Counter-Intelligence
Counter-Intelligence
Episode List
This first episode lays out the structure of the modern intelligence agency, using the evolution of the CIA and the creation of the concept of ‘plausible deniability’ to show how the continued rapacious spread of the clandestine National Security State has been built up over time, to the complex network it is today.
This episode examines the history of organized crime networks—Mafia’s and gangs—to show the close relationship between them and secret intelligence agencies, as well as the creation of paramilitaries tied to executive arms of the United States government.
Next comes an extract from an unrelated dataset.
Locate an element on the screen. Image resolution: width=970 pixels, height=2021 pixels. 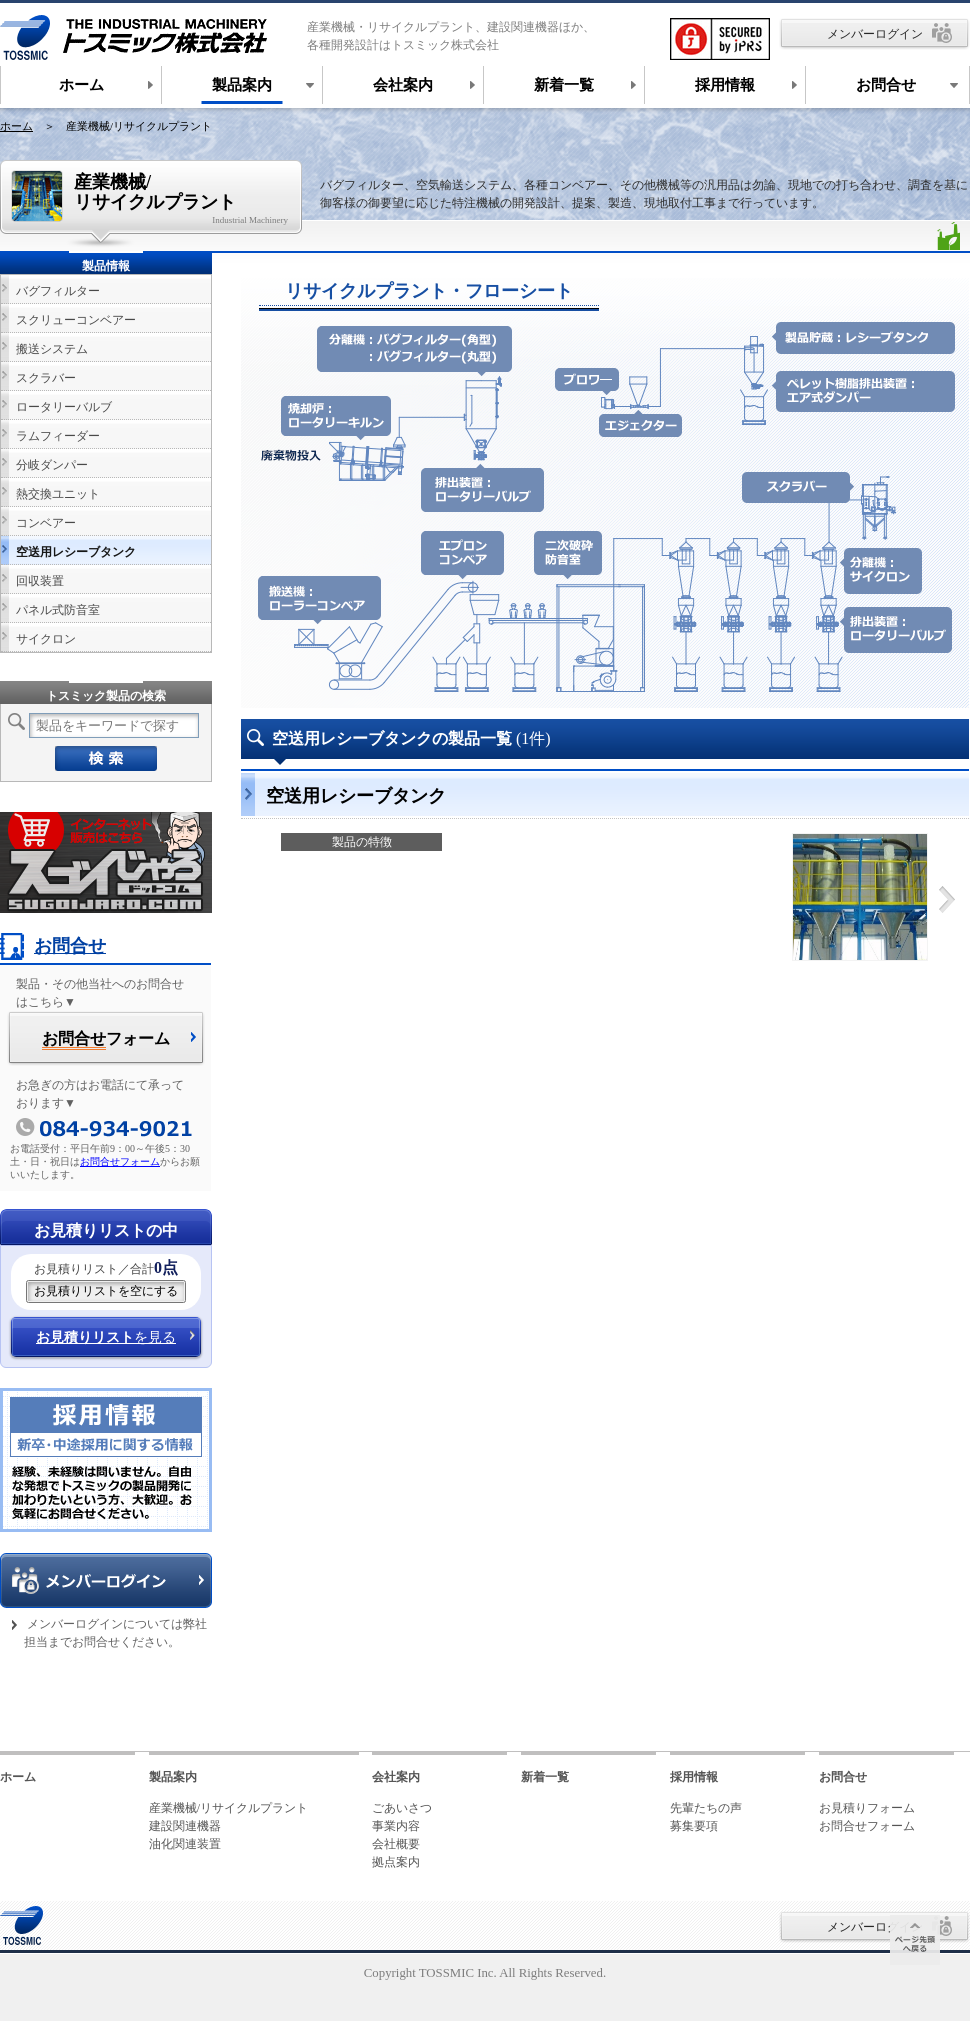
お見積りフォーム is located at coordinates (867, 1808).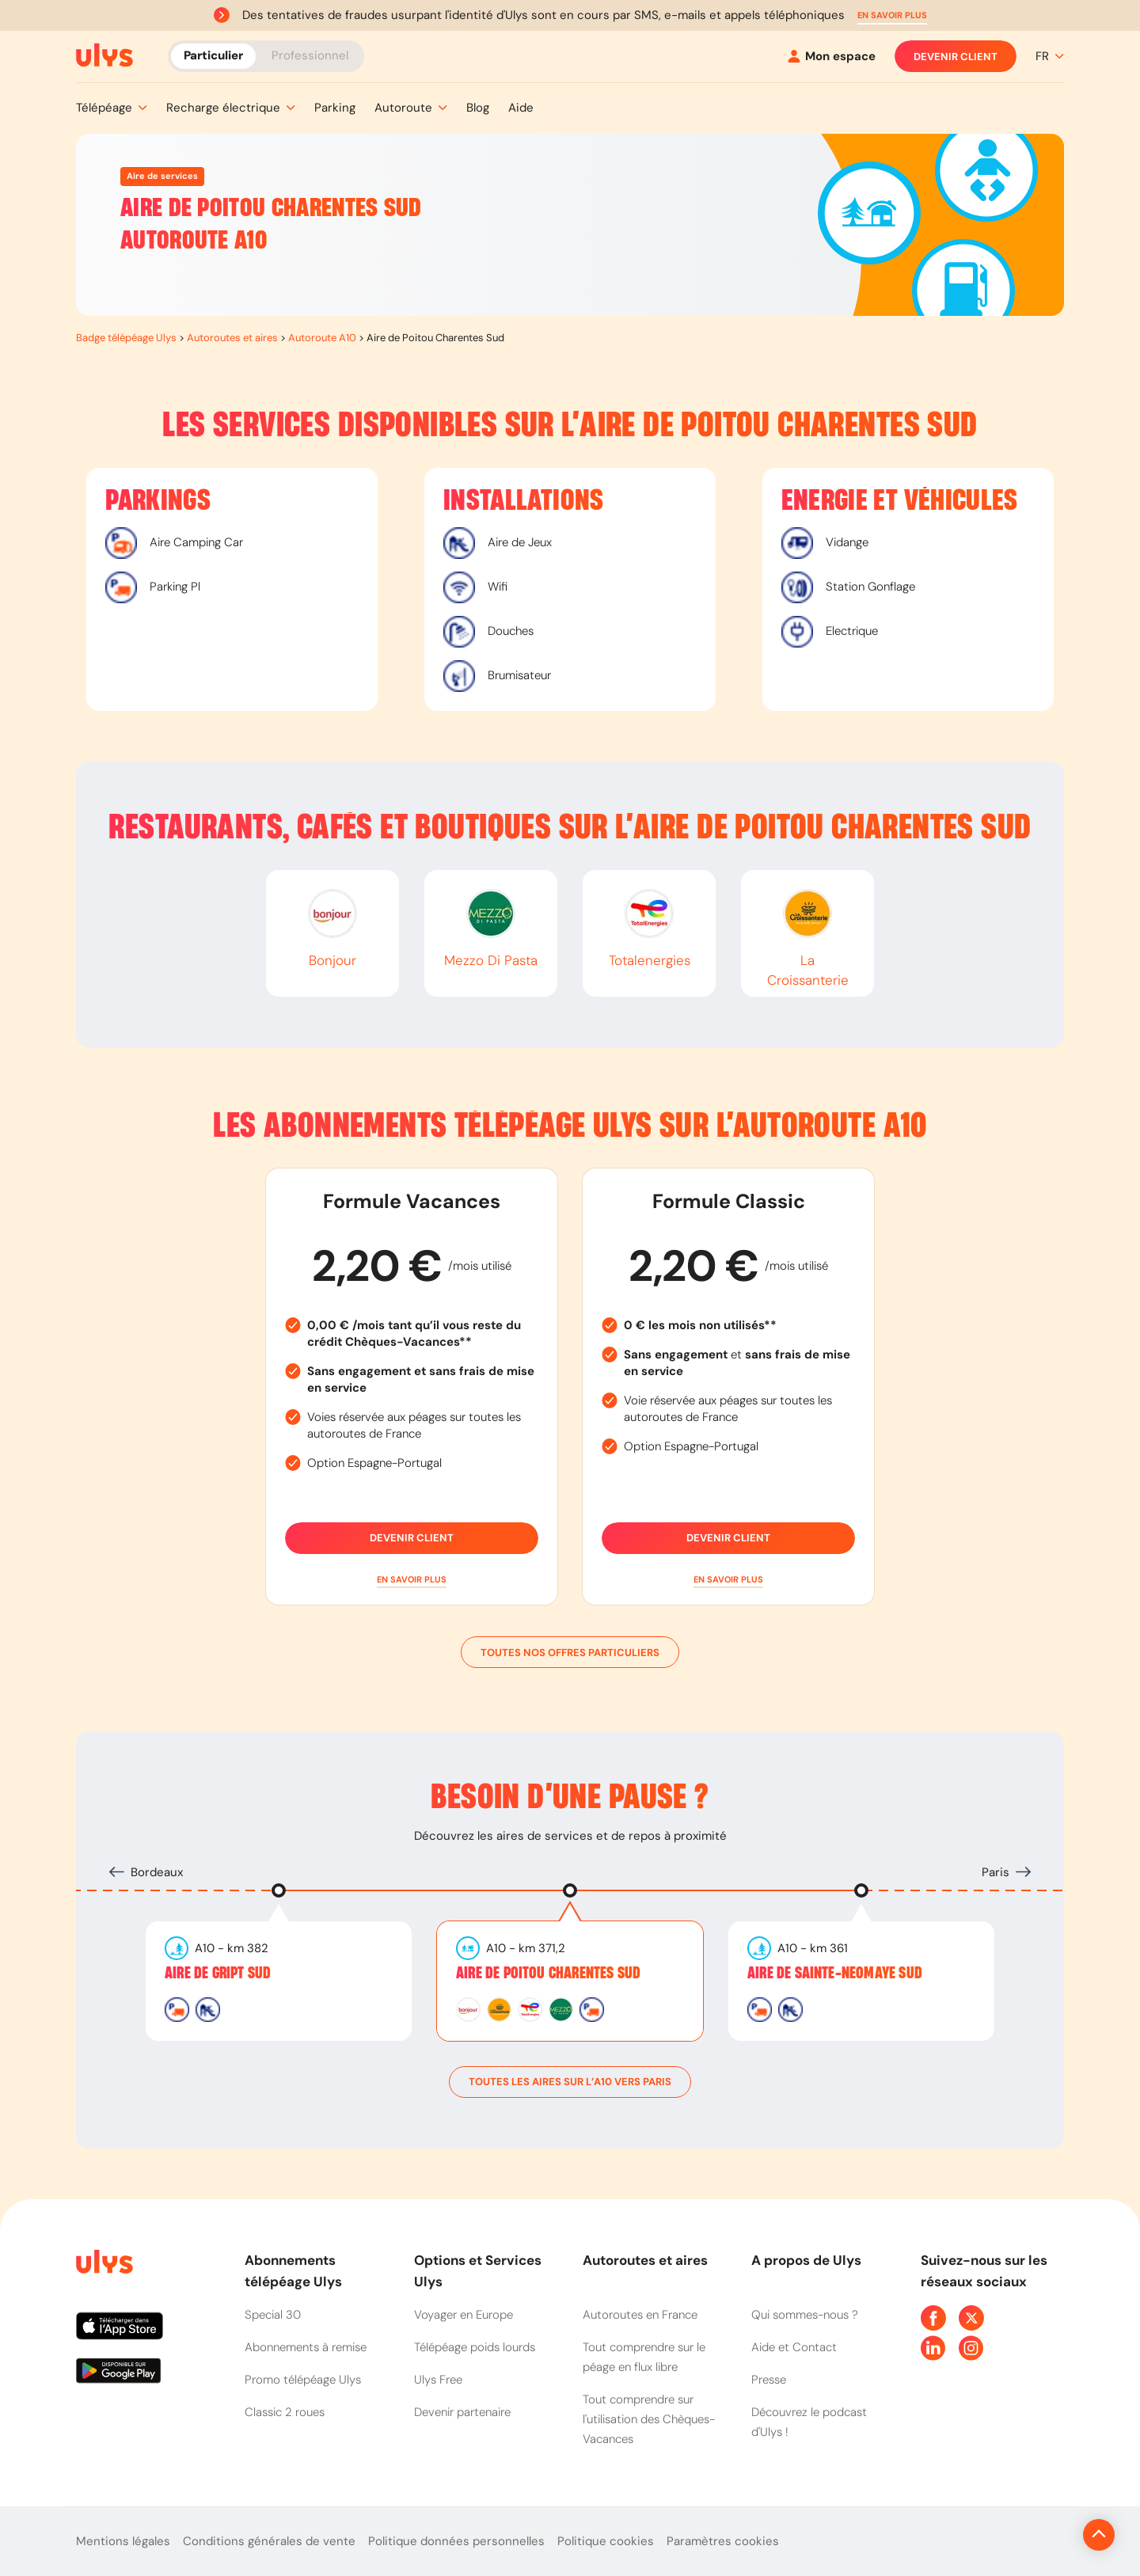  I want to click on [Page Linkedin Ulys], so click(933, 2348).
With these criminal networks trafficking drugs and weapons, the program goes on to investigate how the ‘War on Drugs’ was instigated to actually serve as further protection of the established criminal networks—the perfect cover for more intervention around all parts of the globe, though especially throughout South America.
Part Three: The Strategy of Tension
This episode examines the history of false flag operations used for war, propaganda and psychological operations—or ‘psy-ops’. Operation Northwoods and Operation Gladio are examples used to illustrate the nature of clandestine operation planning and execution, as well as shed light on the intent and extent to which the National Security apparatus manipulates events and manufactures outcomes to suit its goals.
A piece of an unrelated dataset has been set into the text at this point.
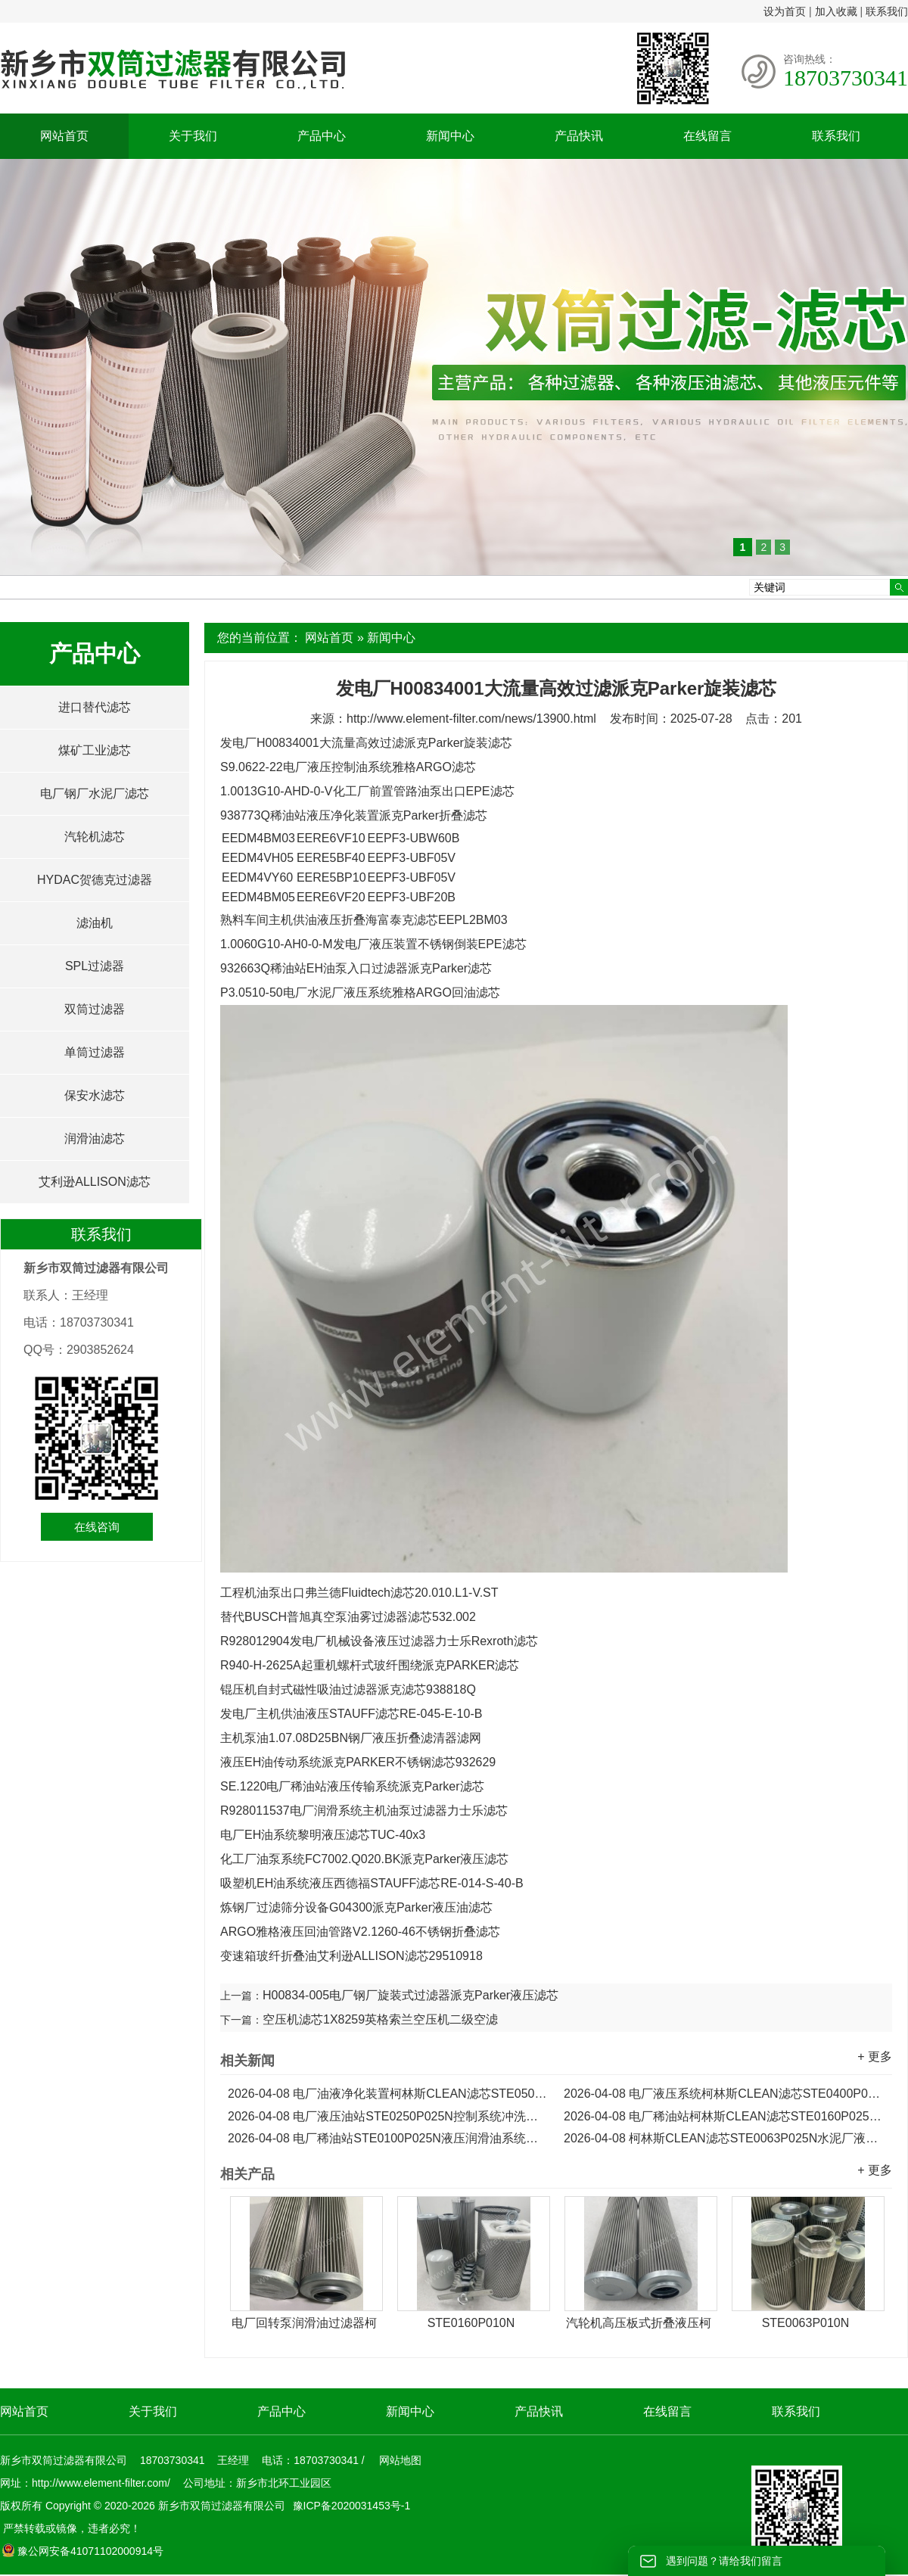 This screenshot has height=2576, width=908. What do you see at coordinates (82, 2551) in the screenshot?
I see `豫公网安备41071102000914号` at bounding box center [82, 2551].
This episode investigates how torture and extensive demonstrative violence have been used as tools throughout clandestine operations, intelligence gathering and also outright war. Recent examples covered are the abuses by the United States military in Abu Ghraib and Guantánamo Bay, as well as the workings of covert operations involving torture and organized violence. Also discussed are attitudes towards civilian casualties in modern war, as well as recent framing conditions of propaganda such as Islamophobia—the driving force behind warmongering and mainstream media manipulation.
On New Years Eve 2011, Barack Obama signs into law (without much opposition) the National Defense Authorization Act—a law that allows the government to detain its own citizens without charge indefinitely, and even murder its own citizens without due process. Case in point was the assassination of Anwar al-Awlaki in Yemen in 2011. This new law then leads to further secret drone strikes throughout Yemen, Pakistan, Somalia, Afghanistan and Iraq directed by Obama and institutions such as the CIA. What direction are we heading in from here?